*** Opening DATA FOR REVIEW ***

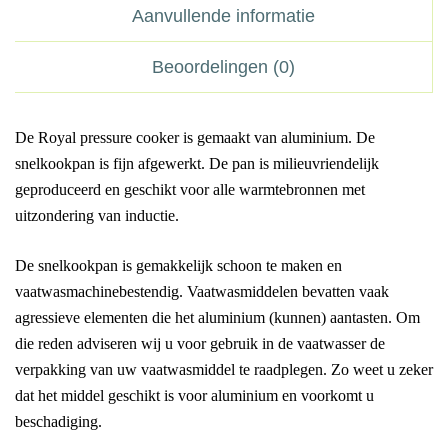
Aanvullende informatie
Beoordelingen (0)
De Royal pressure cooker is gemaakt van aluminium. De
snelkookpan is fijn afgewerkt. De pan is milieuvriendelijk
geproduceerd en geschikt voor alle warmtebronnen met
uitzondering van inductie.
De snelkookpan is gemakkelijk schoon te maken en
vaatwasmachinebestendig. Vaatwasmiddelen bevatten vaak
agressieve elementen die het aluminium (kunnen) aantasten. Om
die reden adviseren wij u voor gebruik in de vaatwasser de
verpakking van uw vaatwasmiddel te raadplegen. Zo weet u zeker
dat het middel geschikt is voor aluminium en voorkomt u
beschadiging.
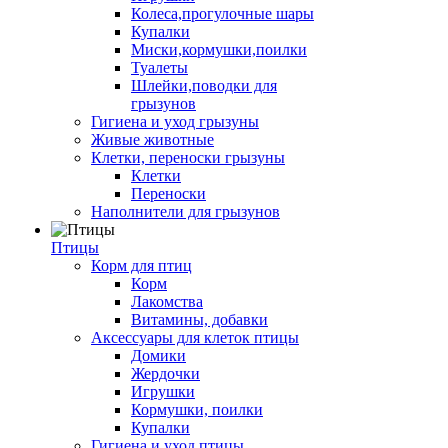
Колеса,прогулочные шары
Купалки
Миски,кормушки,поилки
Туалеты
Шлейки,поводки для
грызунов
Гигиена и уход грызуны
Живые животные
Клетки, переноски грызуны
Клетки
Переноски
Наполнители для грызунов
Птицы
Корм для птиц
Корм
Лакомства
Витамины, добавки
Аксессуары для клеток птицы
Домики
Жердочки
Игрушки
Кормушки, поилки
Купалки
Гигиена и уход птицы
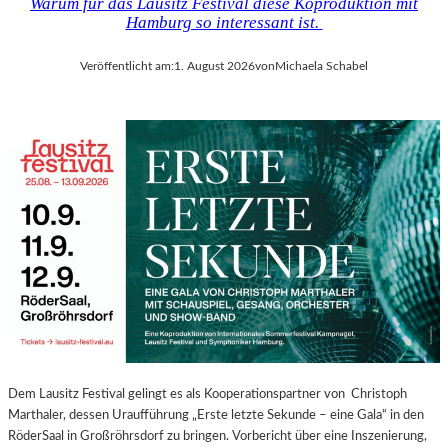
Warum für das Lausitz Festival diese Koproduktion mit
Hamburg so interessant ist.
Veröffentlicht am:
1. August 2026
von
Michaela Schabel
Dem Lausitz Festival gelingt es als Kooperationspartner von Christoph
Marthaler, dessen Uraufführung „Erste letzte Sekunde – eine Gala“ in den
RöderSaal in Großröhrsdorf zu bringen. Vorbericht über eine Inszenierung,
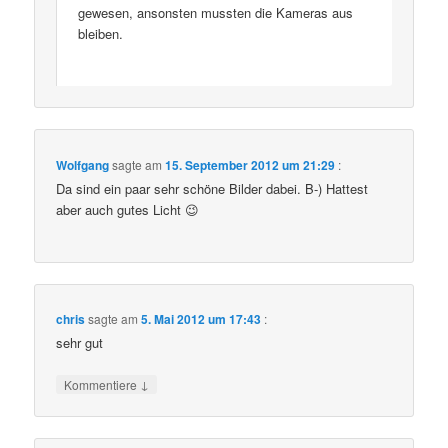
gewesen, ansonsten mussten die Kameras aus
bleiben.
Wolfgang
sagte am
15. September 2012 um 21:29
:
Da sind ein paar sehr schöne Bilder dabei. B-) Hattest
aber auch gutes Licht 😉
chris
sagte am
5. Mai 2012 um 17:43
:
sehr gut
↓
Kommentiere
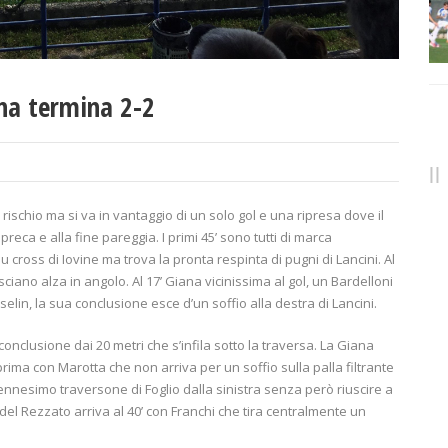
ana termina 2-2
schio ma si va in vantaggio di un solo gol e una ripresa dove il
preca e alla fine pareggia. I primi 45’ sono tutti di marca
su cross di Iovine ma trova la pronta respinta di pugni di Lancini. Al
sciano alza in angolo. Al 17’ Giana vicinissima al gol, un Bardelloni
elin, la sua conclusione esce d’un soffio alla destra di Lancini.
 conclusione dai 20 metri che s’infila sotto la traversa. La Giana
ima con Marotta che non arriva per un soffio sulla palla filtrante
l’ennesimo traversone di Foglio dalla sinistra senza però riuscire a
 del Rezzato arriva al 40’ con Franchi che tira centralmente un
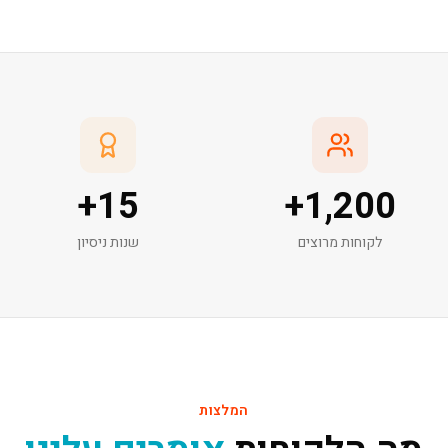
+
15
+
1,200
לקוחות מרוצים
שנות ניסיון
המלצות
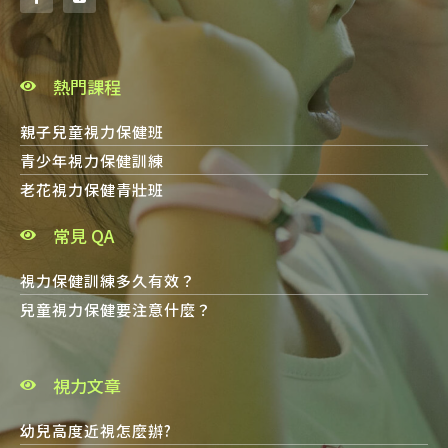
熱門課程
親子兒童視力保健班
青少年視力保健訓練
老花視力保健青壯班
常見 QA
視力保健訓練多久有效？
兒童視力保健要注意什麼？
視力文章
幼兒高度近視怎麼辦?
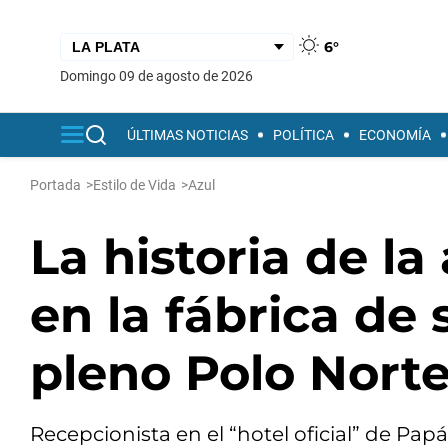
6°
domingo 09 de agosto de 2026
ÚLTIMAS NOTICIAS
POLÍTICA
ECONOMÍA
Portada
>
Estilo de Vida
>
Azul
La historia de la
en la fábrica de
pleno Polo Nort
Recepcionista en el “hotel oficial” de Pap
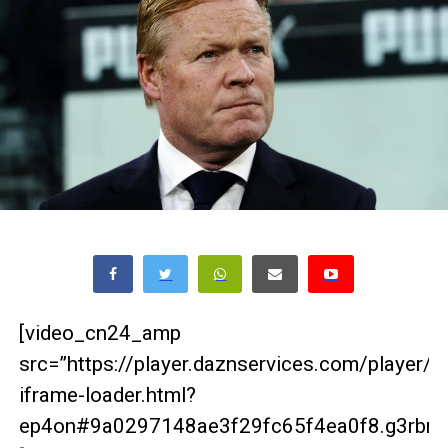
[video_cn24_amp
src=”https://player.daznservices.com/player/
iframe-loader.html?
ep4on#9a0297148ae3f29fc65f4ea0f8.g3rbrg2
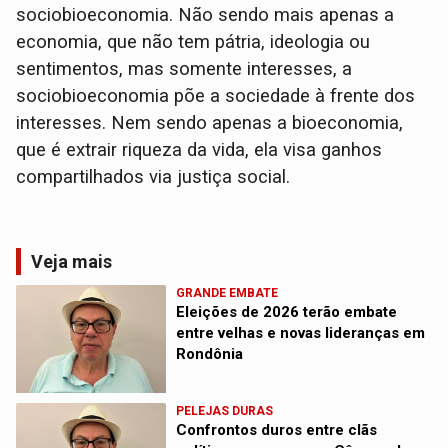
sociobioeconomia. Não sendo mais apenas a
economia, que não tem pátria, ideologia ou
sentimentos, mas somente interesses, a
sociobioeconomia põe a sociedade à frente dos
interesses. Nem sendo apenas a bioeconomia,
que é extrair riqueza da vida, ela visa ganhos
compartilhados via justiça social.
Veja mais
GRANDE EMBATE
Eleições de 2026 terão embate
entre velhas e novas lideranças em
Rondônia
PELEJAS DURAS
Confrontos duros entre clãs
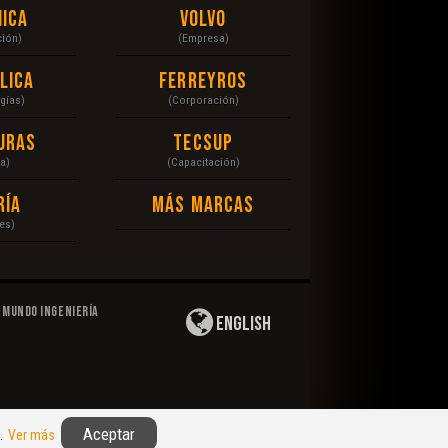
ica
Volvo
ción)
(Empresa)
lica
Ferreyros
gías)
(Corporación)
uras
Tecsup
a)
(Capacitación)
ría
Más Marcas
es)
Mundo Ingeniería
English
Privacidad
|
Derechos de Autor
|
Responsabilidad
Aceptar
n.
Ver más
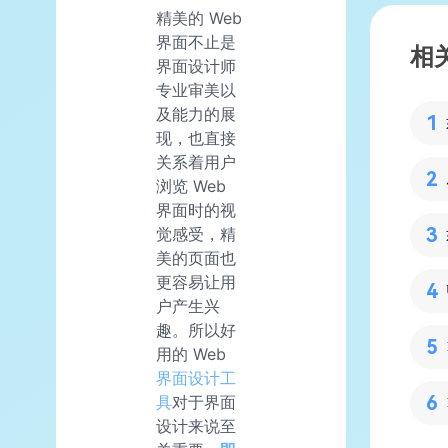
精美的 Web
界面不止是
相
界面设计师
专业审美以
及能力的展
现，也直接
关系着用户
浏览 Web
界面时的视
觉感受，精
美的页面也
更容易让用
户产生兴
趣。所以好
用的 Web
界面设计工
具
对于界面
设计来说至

*** Closing DATA FOR REVIEW ***

▸ **TASK BRIEF**: Line count for "soffio": say how many lines of the entries above include that word, and give only the number.

▸ **EXERCISE RESULT**: 2